Archbishop Justin Welby joins new UN advisory board on mediation

The Archbishop of Canterbury has joined a new UN High-Level Advisory Board on Mediation. Photo: Lambeth Palace
Published September 18, 2017

Archbishop of Canterbury Justin Welby has joined 17 other global leaders and experts on a new United Nations High-Level Advisory Board on Mediation.

The board was established by António Guterres, nine months into his tenure as UN secretary-general. It is part of a “surge in diplomacy for peace” that Guterres has called for.
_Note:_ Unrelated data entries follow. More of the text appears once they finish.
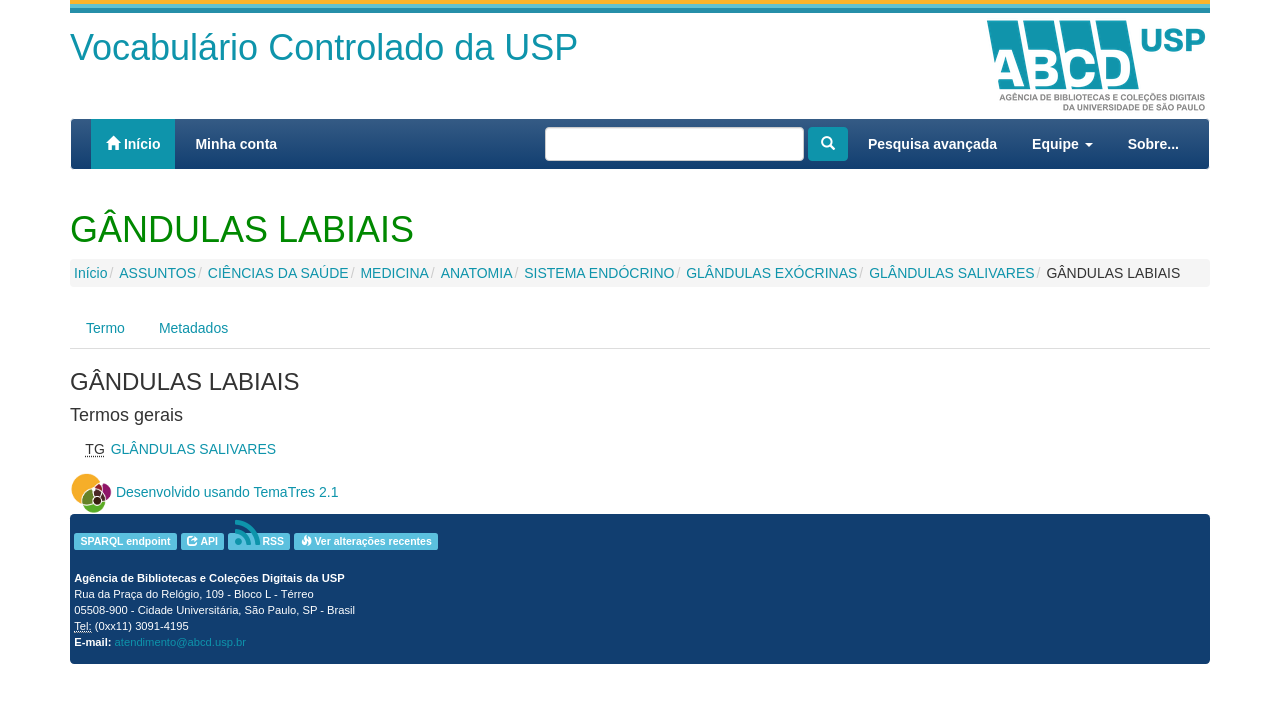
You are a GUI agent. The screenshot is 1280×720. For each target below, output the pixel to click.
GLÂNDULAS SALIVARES (951, 273)
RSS (260, 541)
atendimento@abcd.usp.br (180, 642)
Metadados (193, 328)
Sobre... (1153, 144)
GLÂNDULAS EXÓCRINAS (771, 273)
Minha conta (236, 144)
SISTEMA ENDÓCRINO (599, 273)
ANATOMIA (477, 273)
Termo (105, 328)
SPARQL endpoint (125, 541)
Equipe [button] (1062, 144)
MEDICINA (394, 273)
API (202, 541)
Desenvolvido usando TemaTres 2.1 (227, 492)
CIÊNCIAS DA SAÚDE (278, 273)
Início (133, 144)
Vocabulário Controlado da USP (324, 47)
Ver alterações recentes (366, 541)
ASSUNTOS (157, 273)
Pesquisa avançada (932, 144)
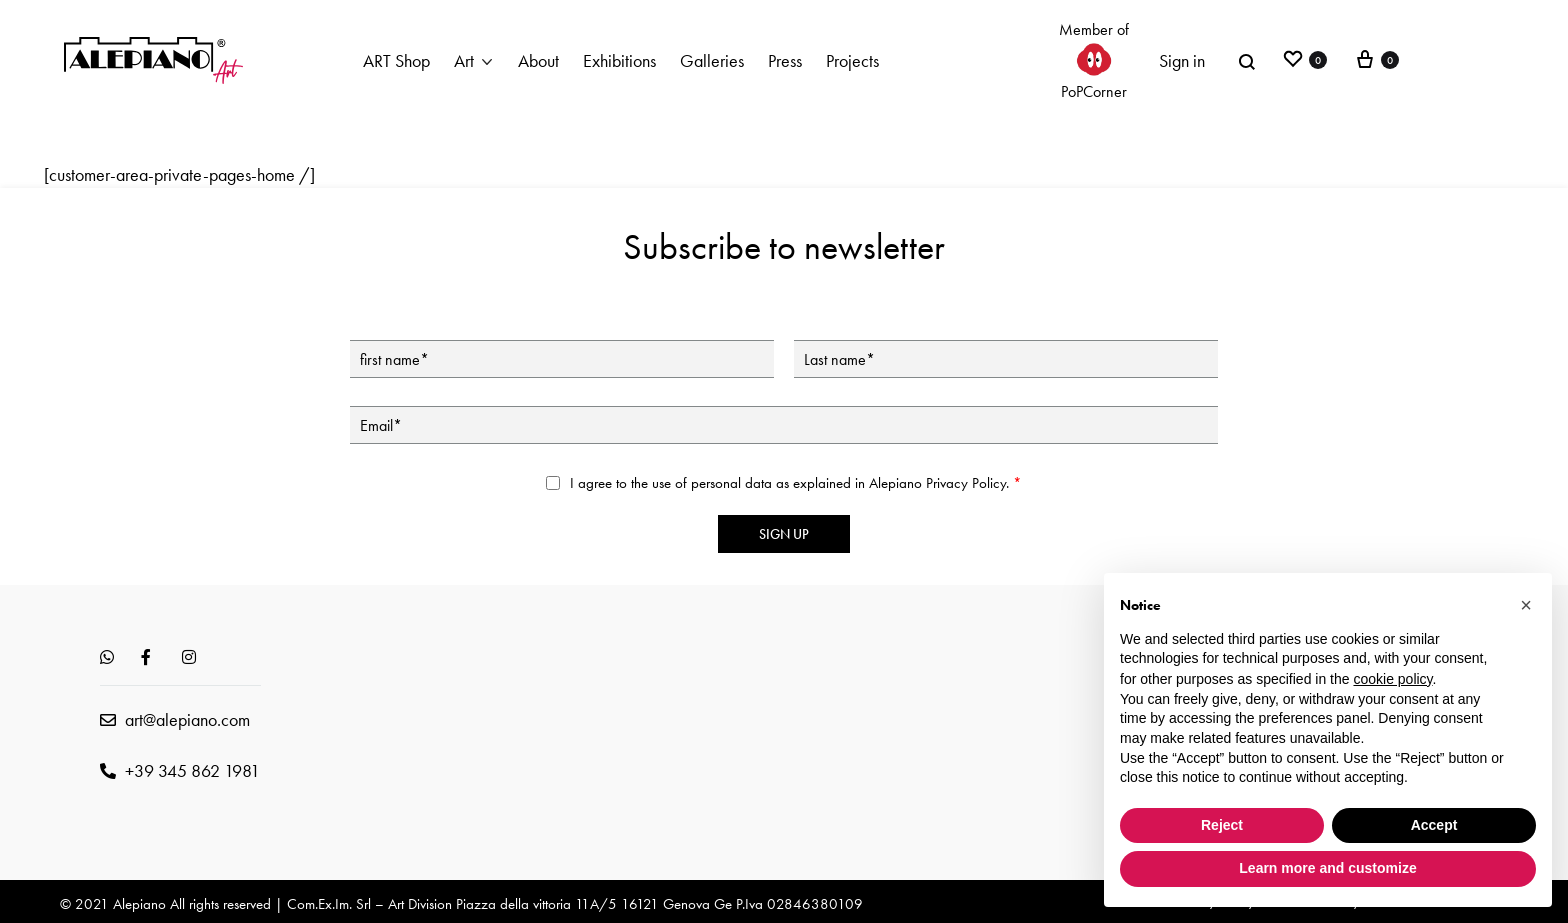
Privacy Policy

The new board “brings together an unparalleled range of experience, skills, knowledge and contacts,” the UN said, and “will provide the secretary-general with advice on mediation initiatives and back specific mediation efforts around the world.”

Guterres wants to strengthen the UN’s work in conflict prevention and mediation and the new board is expected to allow the UN “to work more effectively with regional organisations, non-governmental groups and others involved in mediation around the world,” the UN said.

Welby said that he was “honoured” to join the new board and was “praying for its contribution to global peace and reconciliation.”

Other members of the High-Level Advisory Board on Mediation are Chilean President Michelle Bachelet; Sri Lankan lawyer Radhika Coomaraswamy; the 2011 Nobel Peace Laureate Leymah Gbowee, from Liberia; former French diplomat Jean-Marie Guéhenno; former President of Finland Tarja Halonen; New Zealander David Harland, executive director of the Swiss-based Centre for Humanitarian Dialogue; Noeleen Heyzer, a trustees of the National University of Singapore; the former Deputy Prime Minister of Jordan, Nasser Judeh; former Algerian foreign affairs minister Ramtane Lamamra; Mozambique’s first education minister, Graça MachelAsha-Rose Migiro, the High Commissioner of Tanzania to the United Kingdom; former Indonesia foreign minister Raden Mohammad Marty Muliana Natalegawa; former Nigerian President Olusegun Obasanjo; former Kyrgyzstan President Roza Otunbayeva; former Haitian Prime Minister Michèle Pierre-Louis; former Timor-Leste Prime Minister José Manuel Ramos-Horta; and the former Guatemala foreign minister Gert Rosenthal.